Hardening competition in the vegetable oil industrymainly affected margins on the Western European market and the more aggressive market conditions had negative effects on the margins for certain chocolate fats, reported Karlshamns this week. Although a growing demand for higher value-added non-trans products puts Karlshamns in a good position to increase its sales volumes within the business area Oils& Fats.
In the chocolate and confectionery fats sector, the company reports that the growing competition and decreasing margins characterised the market for chocolate fats designed to replace cocoa butter. Karlshamns noted that the time frame for the new European directive, that will allow other vegetable fats to replace up to five per cent of cocoa butter and due to come into force in the autumn of 2003, remains difficult to estimate.
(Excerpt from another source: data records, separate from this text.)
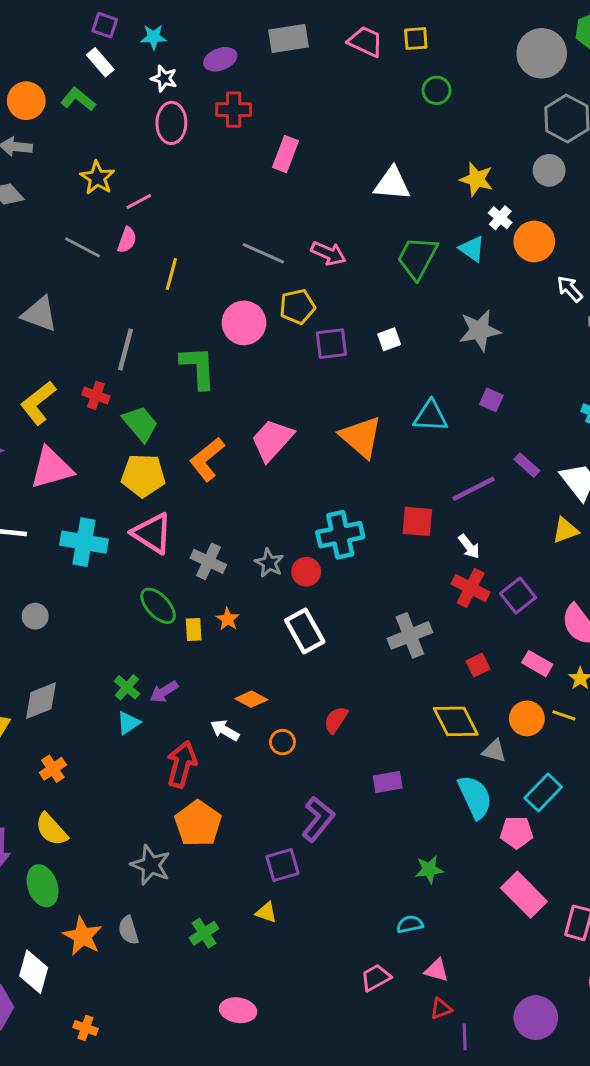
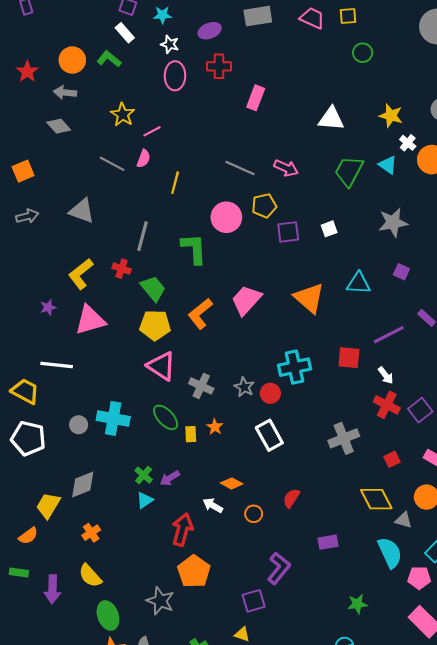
cyan cross: (84, 542) -> (113, 418), moved
green ellipse: (43, 886) -> (108, 615), moved

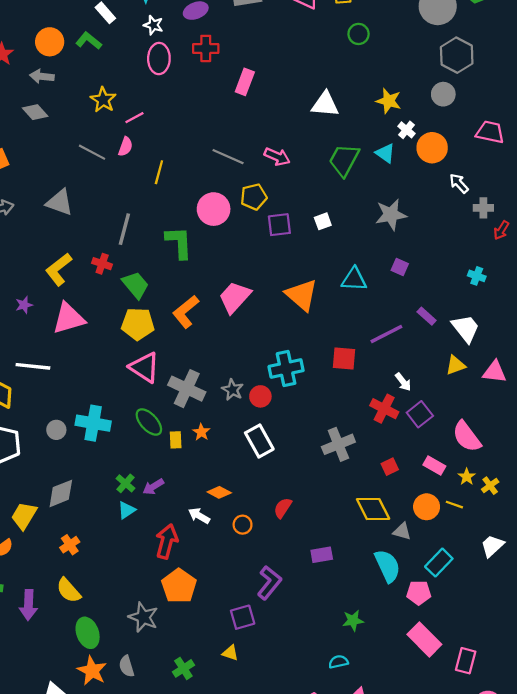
white arrow: (386, 375) -> (403, 382), moved
gray cross: (201, 386) -> (187, 389), size x1.4

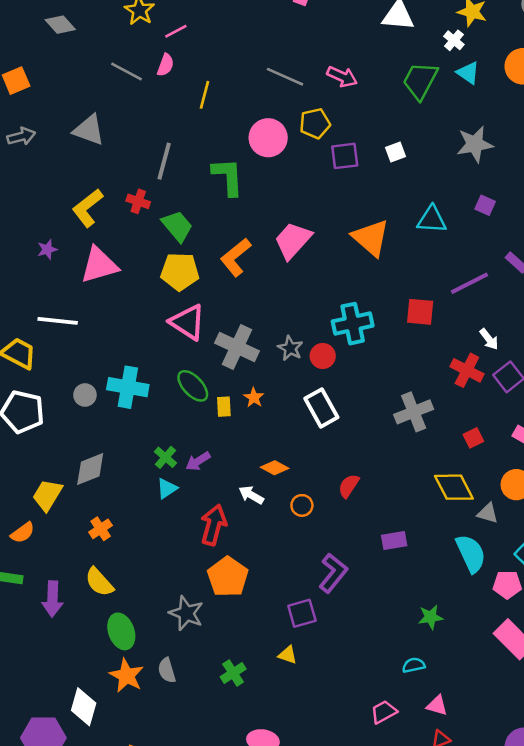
white cross: (406, 130) -> (454, 40), moved

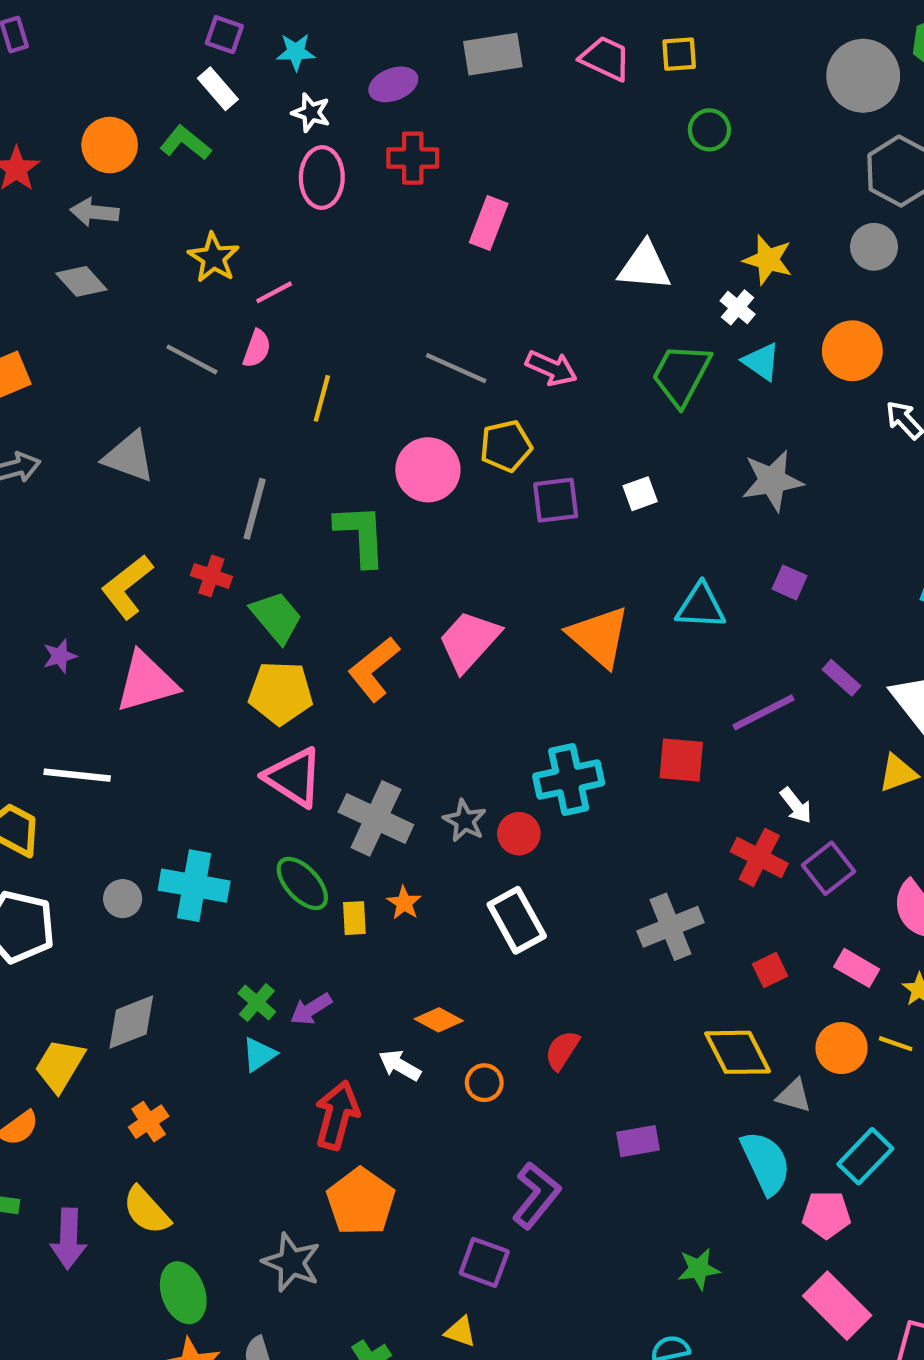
purple square: (302, 613) -> (484, 1262), turned 36

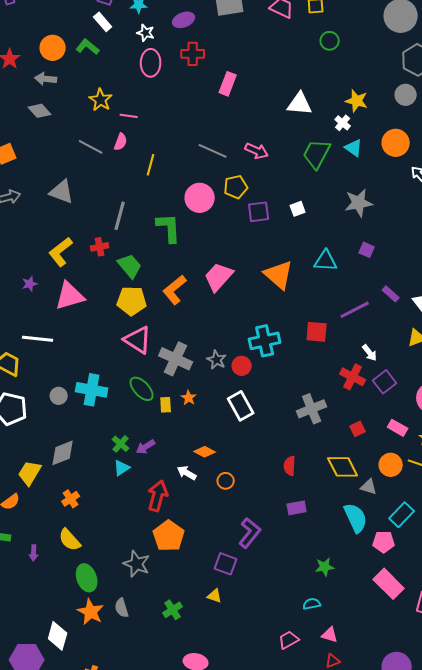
pink line: (274, 292) -> (129, 116), turned 36
red cross: (211, 576) -> (100, 247), turned -30
red semicircle: (562, 1050) -> (290, 466), moved, turned -30
purple arrow: (68, 1239) -> (34, 553), size x0.6

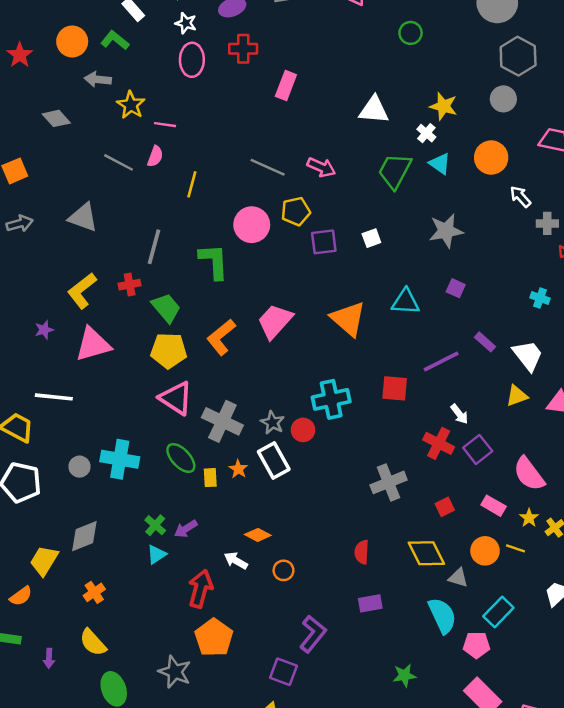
gray arrow: (46, 79) -> (98, 79), moved
white rectangle: (241, 406) -> (274, 460), moved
Turning to edible oils, high volumes occurred despite rapidly decreasing sales toCarlshamn Mejeri, one of the company's largest customers, with fats for the bakery and large scale catering industry along with DFA (Dairy Fat Alternatives) being the most rapidly growing product segments.
Looking ahead, fighting increasing competition will mark company strategy for the following year, reported Karlshamns. The company hopes that focus and priority on sustainable profitable growth should deliver substantial profits in the longer, rather than medium, term. The emphasis will remain on productivity improving measures to offset the strengthening competition, while continuing to establish and develop, as quickly as possible, new growth platforms.